CHAPTER TWENTY-NINE
JAKE
The tears were at the surface, and I wasn’t sure how much longer I could hold them back. They’d been lodged in my ducts all day, waiting for the right time to finally break. But I refused to make a scene at work. I didn’t want to be that person that everyone gossiped about.
When Gabriel didn’t come in for lunch, I realized I’d made a mistake.
I hadn’t trusted him enough to tell him I felt like an imposter at his family’s house, and that I was embarrassed I'd known where to find drug addicts because it was where my mother used to hang out.
And sometimes I went there looking for her because not knowing if she was dead or alive tore me up, but I was too scared to actually find out if she still lived.

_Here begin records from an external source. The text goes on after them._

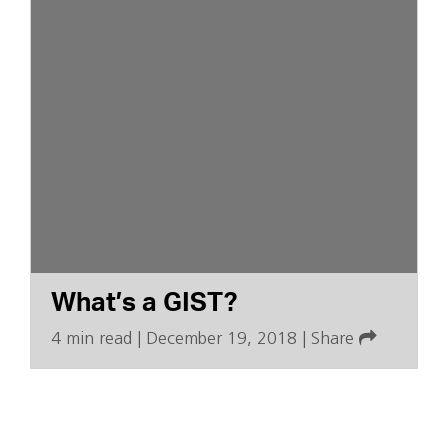
What’s a GIST?
4 min read
|
December 19, 2018
|
Share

You need to stop bottling everything up, I chastised myself, echoing my therapist.
I was angry with myself for running again.
The moment I walked in my door that night, I regretted leaving.
It wasn’t fair to call Gabriel and ask him to pick me up.
But I didn’t know how to explain to him why I did things like this.
It was hard talking about my problems. I needed him to ask and help me find the words I was unable to express on my own.
But that was asking too much, wasn’t it?
Worse, I’d abandoned him when he needed me.
I should have been there for him because I knew how soul-shattering it was dealing with an addict.
I hated myself for it, but I wasn’t good with things like that.
I was desperate to call him but was afraid things wouldn’t go the way I wanted them to, so I didn’t, nor did I text.
I was numb as I rode the bus home. Bad things flew through my mind. If he cared about me as much as he said he did, wouldn’t he have called, or shown up for lunch? Maybe he’d finally realized he didn’t want to deal with all my issues and was relieved to get rid of me.
My sinuses were swollen and as I dragged my feet into my apartment building, the first tear escaped.
I needed him to hold me and tell me that he cared about me.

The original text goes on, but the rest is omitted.